Task brief
From the records beneath, determine how many lines contain "como" and report only that figure.

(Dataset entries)
⁂
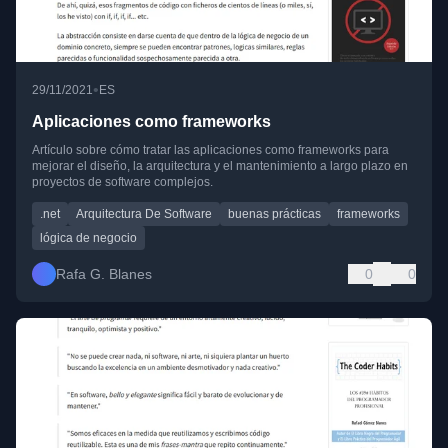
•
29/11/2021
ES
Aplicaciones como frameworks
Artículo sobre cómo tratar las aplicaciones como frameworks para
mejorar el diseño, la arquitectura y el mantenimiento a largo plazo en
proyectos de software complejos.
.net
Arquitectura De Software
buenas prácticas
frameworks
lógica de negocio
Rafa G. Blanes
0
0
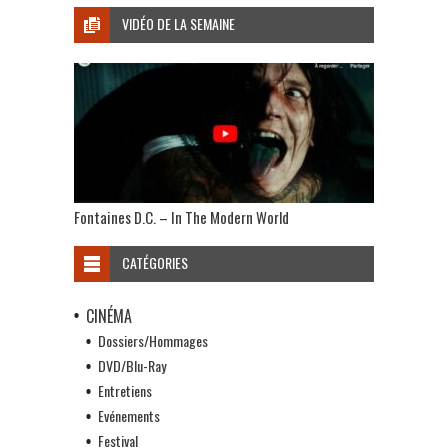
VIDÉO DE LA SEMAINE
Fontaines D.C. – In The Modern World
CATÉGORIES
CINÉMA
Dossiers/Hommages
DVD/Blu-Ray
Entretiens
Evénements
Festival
⁂
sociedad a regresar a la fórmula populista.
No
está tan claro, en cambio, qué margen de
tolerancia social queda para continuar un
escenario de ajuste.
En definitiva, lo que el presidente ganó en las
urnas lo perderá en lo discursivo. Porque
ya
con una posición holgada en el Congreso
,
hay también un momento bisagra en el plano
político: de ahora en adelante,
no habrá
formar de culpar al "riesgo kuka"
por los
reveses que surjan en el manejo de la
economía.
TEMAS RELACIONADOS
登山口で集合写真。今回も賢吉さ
⁂
Solved exercise
2